Dear Ones,
On the way to work, I pass a house with a sign out front: “REMEMBER: Jesus is the Reason for the Season.” The sign’s a common enough sight in the Midwest every December … but I wonder as I drive by: Wouldn’t Madeleine have found that yard sign lacking?
For Christians, Jesus certainly plays a leading part in the season. But can we claim to be able to sum up the reason for the season in one word (or one Word)? What of the waiting, the recognition of God in the flesh and living among us now? What about redemption — and the party? What of the “glorious mysteries” inherent to a season where God comes to earth via a teenage girl, a virgin?

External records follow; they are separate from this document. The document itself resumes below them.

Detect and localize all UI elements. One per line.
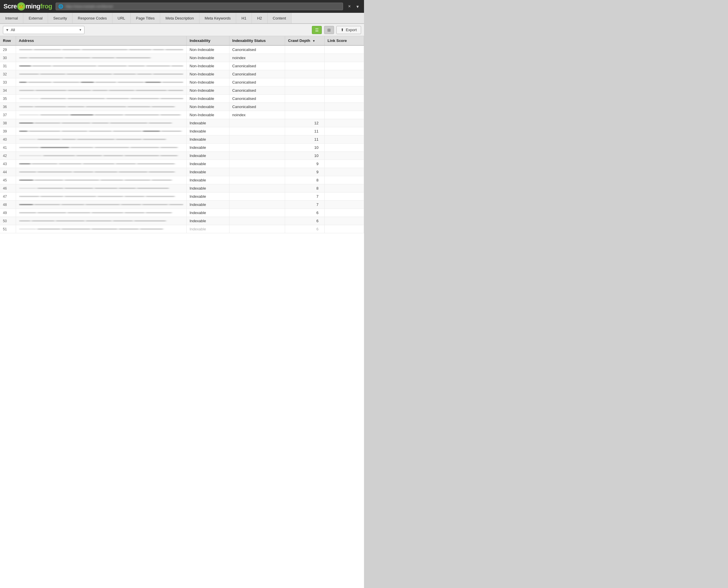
- cell-row-num: 34: [0, 86, 16, 94]
- table-row: 48Indexable7: [0, 201, 364, 209]
- nav-tabs: Internal External Security Response Code…: [0, 13, 364, 24]
- col-header-indexability-status[interactable]: Indexability Status: [229, 36, 285, 45]
- cell-link-score: [324, 103, 364, 111]
- cell-row-num: 40: [0, 135, 16, 144]
- cell-link-score: [324, 209, 364, 217]
- tab-url[interactable]: URL: [112, 13, 131, 23]
- cell-crawl-depth: 7: [285, 201, 324, 209]
- cell-row-num: 44: [0, 168, 16, 176]
- tab-content[interactable]: Content: [267, 13, 292, 23]
- cell-crawl-depth: [285, 45, 324, 54]
- cell-indexability: Indexable: [187, 201, 230, 209]
- cell-link-score: [324, 54, 364, 62]
- cell-indexability-status: [229, 225, 285, 233]
- table-row: 30Non-Indexablenoindex: [0, 54, 364, 62]
- cell-link-score: [324, 192, 364, 201]
- cell-indexability: Non-Indexable: [187, 70, 230, 78]
- cell-row-num: 35: [0, 94, 16, 103]
- cell-indexability: Indexable: [187, 209, 230, 217]
- cell-address: [16, 94, 186, 103]
- tab-meta-description[interactable]: Meta Description: [160, 13, 199, 23]
- list-view-icon: ☰: [315, 28, 319, 32]
- cell-indexability-status: Canonicalised: [229, 78, 285, 86]
- cell-row-num: 38: [0, 119, 16, 127]
- cell-crawl-depth: 7: [285, 192, 324, 201]
- cell-indexability-status: noindex: [229, 111, 285, 119]
- table-row: 50Indexable6: [0, 217, 364, 225]
- table-row: 45Indexable8: [0, 176, 364, 184]
- tab-h2[interactable]: H2: [252, 13, 267, 23]
- cell-row-num: 45: [0, 176, 16, 184]
- cell-indexability: Non-Indexable: [187, 111, 230, 119]
- table-header-row: Row Address Indexability Indexability St…: [0, 36, 364, 45]
- table-row: 42Indexable10: [0, 152, 364, 160]
- logo-text-scre: Scre: [3, 3, 17, 10]
- cell-indexability: Non-Indexable: [187, 45, 230, 54]
- cell-indexability-status: Canonicalised: [229, 70, 285, 78]
- toolbar: ▼ All ▼ ☰ ⊞ ⬆ Export: [0, 24, 364, 36]
- url-bar[interactable]: 🌐 https://www.example.com/blurred: [56, 3, 343, 10]
- cell-link-score: [324, 217, 364, 225]
- view-list-button[interactable]: ☰: [312, 26, 322, 34]
- table-row: 43Indexable9: [0, 160, 364, 168]
- table-row: 41Indexable10: [0, 144, 364, 152]
- cell-address: [16, 192, 186, 201]
- cell-row-num: 29: [0, 45, 16, 54]
- tab-internal[interactable]: Internal: [0, 13, 23, 23]
- cell-indexability-status: [229, 217, 285, 225]
- tab-h1[interactable]: H1: [236, 13, 252, 23]
- cell-crawl-depth: [285, 111, 324, 119]
- cell-address: [16, 152, 186, 160]
- cell-indexability-status: Canonicalised: [229, 103, 285, 111]
- table-row: 33Non-IndexableCanonicalised: [0, 78, 364, 86]
- tab-page-titles[interactable]: Page Titles: [131, 13, 160, 23]
- cell-address: [16, 144, 186, 152]
- tab-meta-keywords[interactable]: Meta Keywords: [199, 13, 236, 23]
- table-row: 44Indexable9: [0, 168, 364, 176]
- cell-address: [16, 103, 186, 111]
- data-table-container[interactable]: Row Address Indexability Indexability St…: [0, 36, 364, 588]
- close-button[interactable]: ×: [346, 3, 352, 9]
- cell-crawl-depth: 12: [285, 119, 324, 127]
- cell-indexability: Indexable: [187, 217, 230, 225]
- cell-link-score: [324, 135, 364, 144]
- cell-crawl-depth: 10: [285, 152, 324, 160]
- tab-security[interactable]: Security: [48, 13, 72, 23]
- table-row: 40Indexable11: [0, 135, 364, 144]
- tab-response-codes[interactable]: Response Codes: [72, 13, 112, 23]
- cell-crawl-depth: 10: [285, 144, 324, 152]
- cell-address: [16, 225, 186, 233]
- cell-crawl-depth: [285, 94, 324, 103]
- tab-external[interactable]: External: [23, 13, 48, 23]
- cell-link-score: [324, 152, 364, 160]
- view-tree-button[interactable]: ⊞: [324, 26, 334, 34]
- filter-dropdown[interactable]: ▼ All ▼: [3, 26, 84, 34]
- cell-row-num: 46: [0, 184, 16, 192]
- col-header-link-score[interactable]: Link Score: [324, 36, 364, 45]
- cell-indexability-status: Canonicalised: [229, 62, 285, 70]
- cell-crawl-depth: 6: [285, 209, 324, 217]
- col-header-indexability[interactable]: Indexability: [187, 36, 230, 45]
- cell-crawl-depth: [285, 62, 324, 70]
- titlebar: Scre 🐸 mingfrog 🌐 https://www.example.co…: [0, 0, 364, 13]
- table-row: 31Non-IndexableCanonicalised: [0, 62, 364, 70]
- cell-address: [16, 168, 186, 176]
- export-button[interactable]: ⬆ Export: [336, 26, 361, 34]
- cell-indexability: Non-Indexable: [187, 54, 230, 62]
- cell-indexability-status: Canonicalised: [229, 45, 285, 54]
- cell-crawl-depth: 11: [285, 127, 324, 135]
- dropdown-button[interactable]: ▾: [355, 3, 361, 9]
- cell-crawl-depth: 6: [285, 225, 324, 233]
- table-row: 36Non-IndexableCanonicalised: [0, 103, 364, 111]
- cell-address: [16, 54, 186, 62]
- table-row: 34Non-IndexableCanonicalised: [0, 86, 364, 94]
- table-row: 49Indexable6: [0, 209, 364, 217]
- cell-row-num: 51: [0, 225, 16, 233]
- cell-link-score: [324, 127, 364, 135]
- cell-indexability: Indexable: [187, 168, 230, 176]
- table-row: 39Indexable11: [0, 127, 364, 135]
- logo-frog-icon: 🐸: [17, 2, 25, 10]
- cell-row-num: 41: [0, 144, 16, 152]
- col-header-crawl-depth[interactable]: Crawl Depth ▼: [285, 36, 324, 45]
- filter-label: All: [11, 28, 77, 32]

All these things are explored in poems, reflections, and short stories in the new edition of Miracle on 10th Street: And Other Christmas Writings. The book released in late October by Convergent Books, bearing a new foreword by Diana Butler Bass (most recently, Grateful: The Transformative Power of Giving Thanks) and readers’ guide by Lindsay Lackey (All the Impossible Things). Some of Madeleine’s words are unpublished elsewhere; others are excerpted from her 40 years of work, including two Austin Family stories.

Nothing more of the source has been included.